Małgorzata Stpiczyńska, Bartosz J. Płachno & Kevin L. Davies
Photos by the authors
Abstract: Although many Orchidaceae have deceit flowers that produce no reward, the most common reward, when present, is nectar. Bulbophyllum, however, is unusual in that the labellar secretions of most species investigated to date lack sugars, and, therefore, cannot be considered true nectar. The African species Bulbophyllum saltatorium is an exception in that it produces not only nectar but also possesses specialized, capitate oleiferous trichomes. The nectary of B. saltatorium is borne on the labellum and is represented by a deep, narrow, median longitudinal groove, having a small aperture, and flanked by trichomes.
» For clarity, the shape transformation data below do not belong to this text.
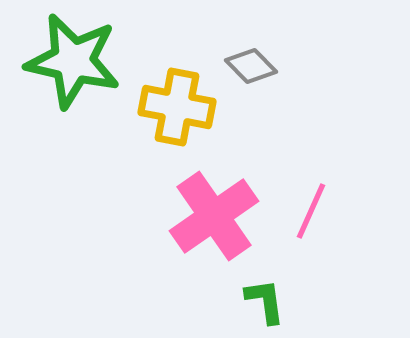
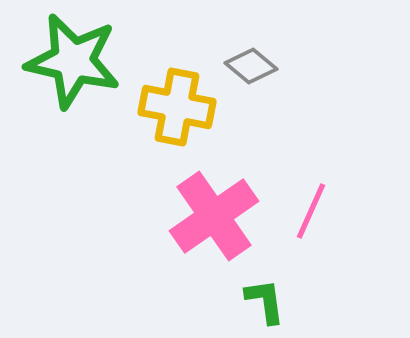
gray diamond: rotated 6 degrees counterclockwise
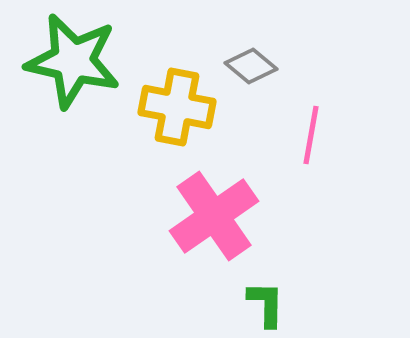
pink line: moved 76 px up; rotated 14 degrees counterclockwise
green L-shape: moved 1 px right, 3 px down; rotated 9 degrees clockwise
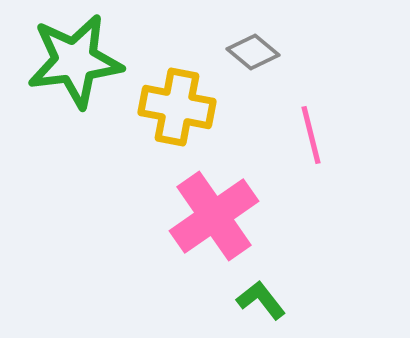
green star: moved 2 px right; rotated 20 degrees counterclockwise
gray diamond: moved 2 px right, 14 px up
pink line: rotated 24 degrees counterclockwise
green L-shape: moved 5 px left, 4 px up; rotated 39 degrees counterclockwise
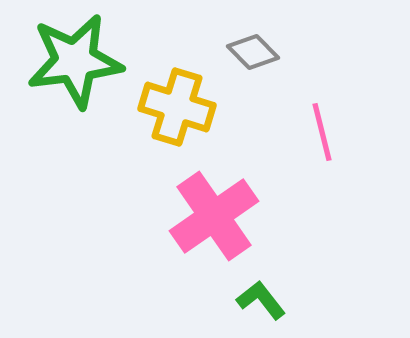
gray diamond: rotated 6 degrees clockwise
yellow cross: rotated 6 degrees clockwise
pink line: moved 11 px right, 3 px up
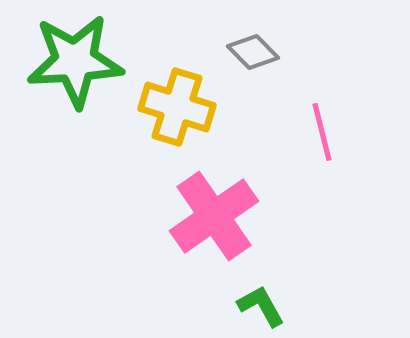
green star: rotated 4 degrees clockwise
green L-shape: moved 6 px down; rotated 9 degrees clockwise
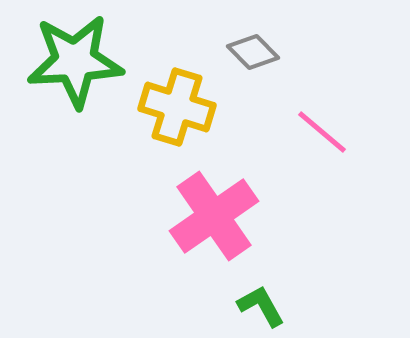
pink line: rotated 36 degrees counterclockwise
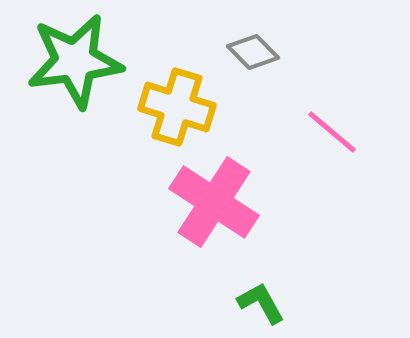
green star: rotated 4 degrees counterclockwise
pink line: moved 10 px right
pink cross: moved 14 px up; rotated 22 degrees counterclockwise
green L-shape: moved 3 px up
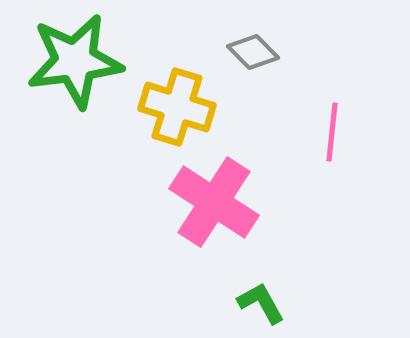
pink line: rotated 56 degrees clockwise
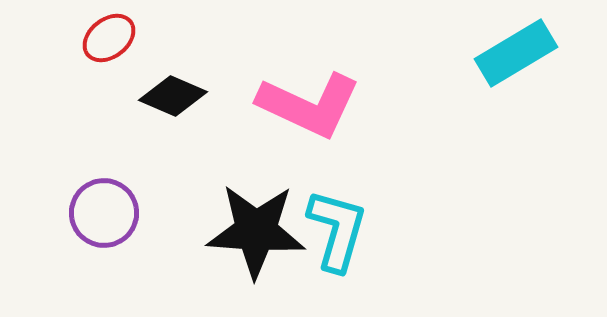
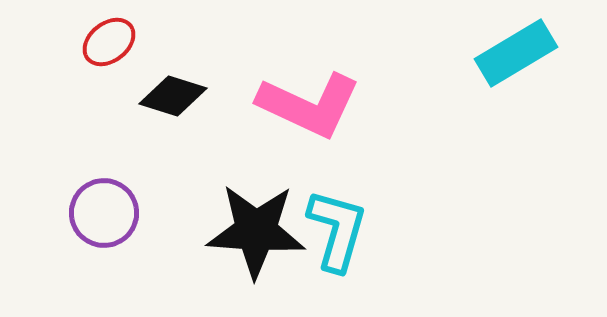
red ellipse: moved 4 px down
black diamond: rotated 6 degrees counterclockwise
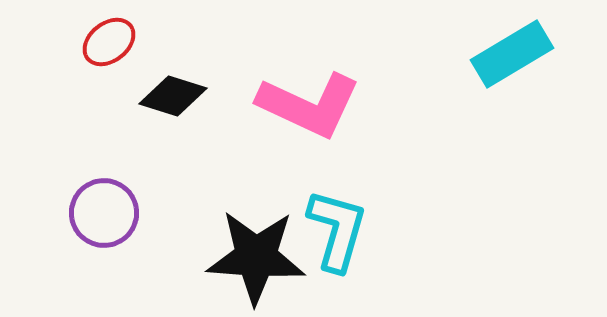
cyan rectangle: moved 4 px left, 1 px down
black star: moved 26 px down
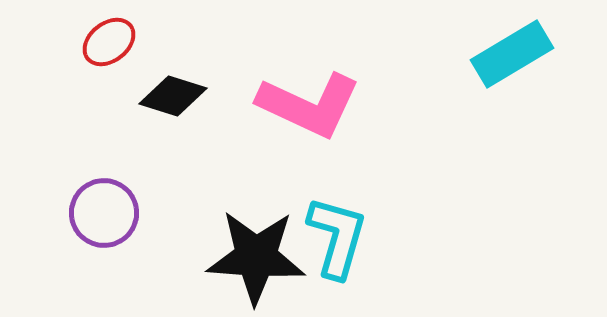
cyan L-shape: moved 7 px down
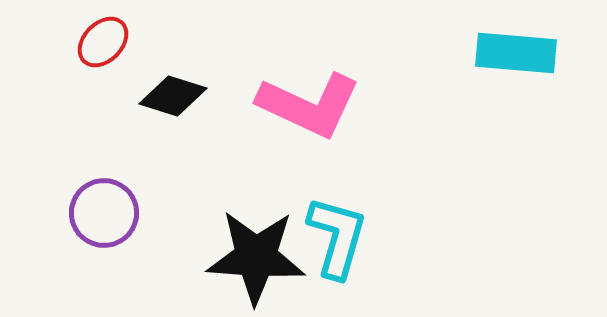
red ellipse: moved 6 px left; rotated 8 degrees counterclockwise
cyan rectangle: moved 4 px right, 1 px up; rotated 36 degrees clockwise
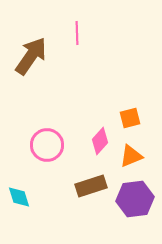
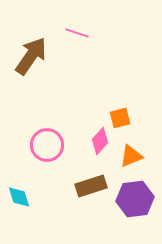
pink line: rotated 70 degrees counterclockwise
orange square: moved 10 px left
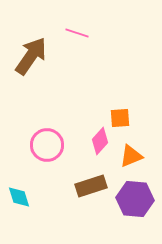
orange square: rotated 10 degrees clockwise
purple hexagon: rotated 12 degrees clockwise
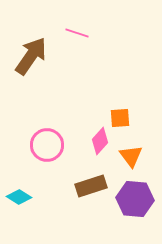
orange triangle: rotated 45 degrees counterclockwise
cyan diamond: rotated 40 degrees counterclockwise
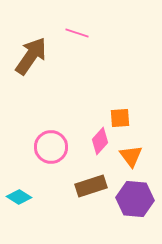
pink circle: moved 4 px right, 2 px down
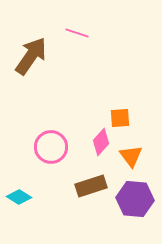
pink diamond: moved 1 px right, 1 px down
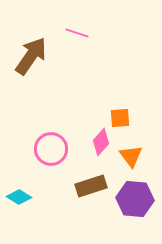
pink circle: moved 2 px down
Isodiametric epidermal cells lining this groove secrete nectar which collects both in the groove and on the surface of the labellum. As well as a nectary, the labellum of B. saltatorium also bears three types of unicellular trichomes: the longest trichomes are borne distally and abaxially; the marginal ones form a rim around the entire labellum, and finally, massive, capitate trichomes occur proximally and adaxially. These are oleiferous, containing large quantities of oil which might function as precursors of volatile components of fragrance or provide a food-reward. To the best of our knowledge, this is the first time for such oleiferous trichomes to be described for Bulbophyllum. Therefore, apart from their color and markings, flowers of this species are able to attract pollinators in at least two, possibly three ways: food-reward in the form of nectar; fragrance; and possibly food-rewards in the form of food-hairs.